I narrowed my eyes at him and fought to keep my irritation in check. “What’s that supposed to mean?”

“It means this is the one time in my career I kind of resent that I’m so good at my job. I knew we would eventually get here, but I guess I thought we would have more time.”

More time? It had been three months. Three months of hard work, uncertainty and endless amounts of doubt. For me, it felt like forever to reach this point.

“More time for what, Lando? More time to decide if I was worth the effort or not?” It burned and the image of the pretty boy hanging on his wall and apparently on to his heart taunted me from a really dark place I didn’t even know I had.

“It’s not about you, Dominic. It’s about what you do and if I’m enough a man to watch you walk out the door every day knowing you might not come back. It’s always been there, but now it’s right in my face, and I still don’t have an answer.”

I leaned back and rubbed both of my hands over my short hair in agitation. “I could walk out the front door tomorrow and get nailed by a drunk driver while walking on the sidewalk. I could trip and fall down the stairs when it’s icy and break my neck. And yes, I could go to work one day and up on the wrong end of a bullet, but that happens to a lot of very innocent people that have nothing to do with being in law enforcement. Caring about someone else, being with them is a risk regardless of what they do to pay the bills. I get that you don’t want to be hurt again, but that isn’t a promise anyone can make and keep.” I pinned him with a hard stare. “I care about you a lot, Orlando. More than I was planning on caring while I struggled to get my life back, but I’m willing to take a risk on you. So you have to be willing to do the same if we have any shot at making this work.” I was beyond frustrated because I thought we had gotten past this point in our relationship but apparently not. We really were just stuck in the middle, not gaining any new ground or moving forward.

He matched my stare for a minute before getting up and coming around the table so that he was standing by my side. He reached out a hand and gently brushed the backs of his fingers over my cheek.
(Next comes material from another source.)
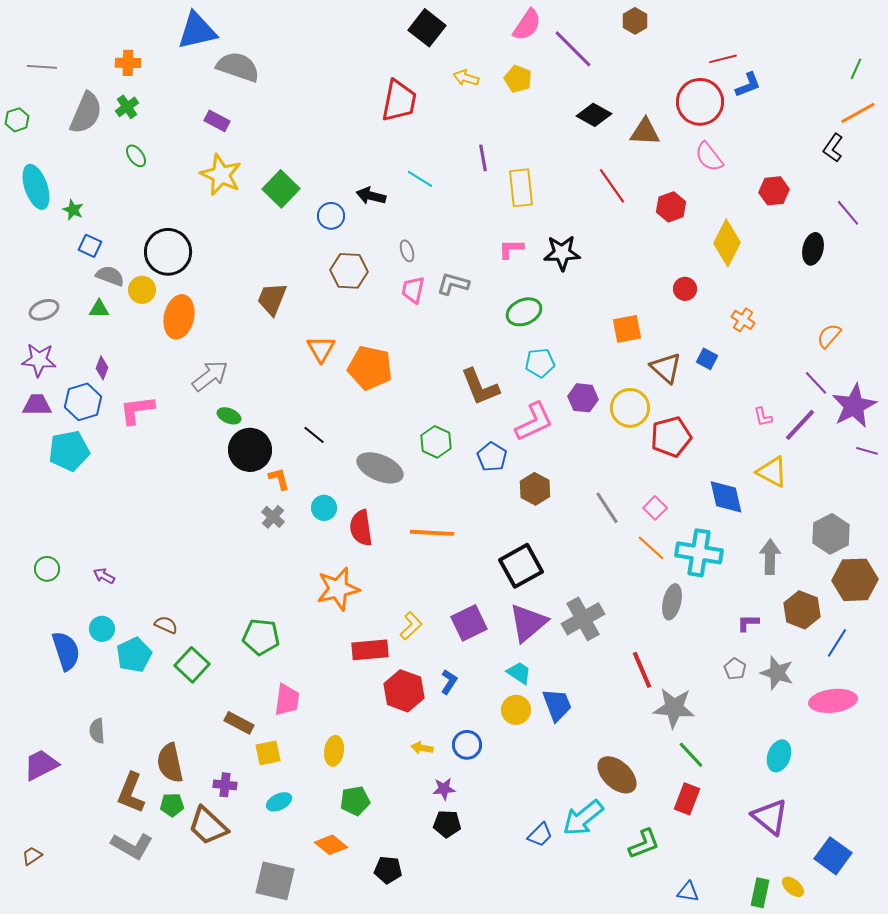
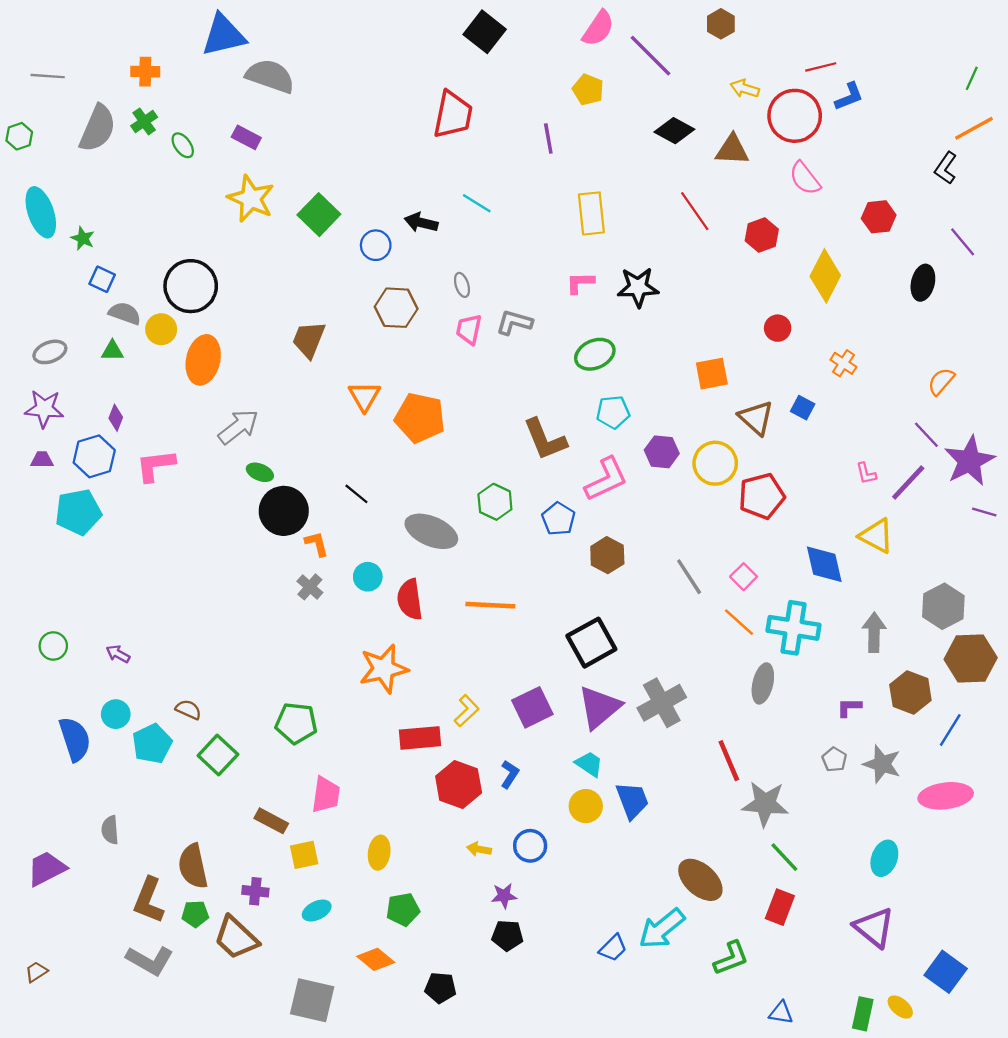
yellow arrow: (466, 78) -> (745, 89), moved
green ellipse: (136, 156) -> (183, 145), moved
purple line: (483, 158) -> (548, 139), moved
purple trapezoid: (37, 405) -> (42, 460), size x0.7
“I took a risk when I signed you on as a client because I was attracted to you the minute you walked in my door. I took a risk when we started working together because I knew you were going to push too hard and had to learn that your body has limitations and isn’t indestructible. I took a risk when I let things get personal because I haven’t cared about anyone the way I care about you in a long time and I thought that part of my life and my heart would never function right again.” His thumb caressed my bottom lip and he moved his hand so that he was cupping my clenched jaw in his palm. It was a tender gesture, but there was still a bitter hardness in his eyes that seemed to override it. “You have no idea how hard it has been for me to take those risks, Dom, to keep fear from winning.”